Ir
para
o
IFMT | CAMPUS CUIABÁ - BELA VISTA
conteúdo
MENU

==

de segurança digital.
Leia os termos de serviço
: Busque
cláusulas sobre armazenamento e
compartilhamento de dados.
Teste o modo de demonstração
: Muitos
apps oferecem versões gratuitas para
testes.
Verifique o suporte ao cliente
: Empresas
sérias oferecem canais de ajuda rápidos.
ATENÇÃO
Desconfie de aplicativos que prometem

- **Task to complete**
Using the data above, tally the lines that contain the string "oferecem" and state only the result.

- **Response to this task**
2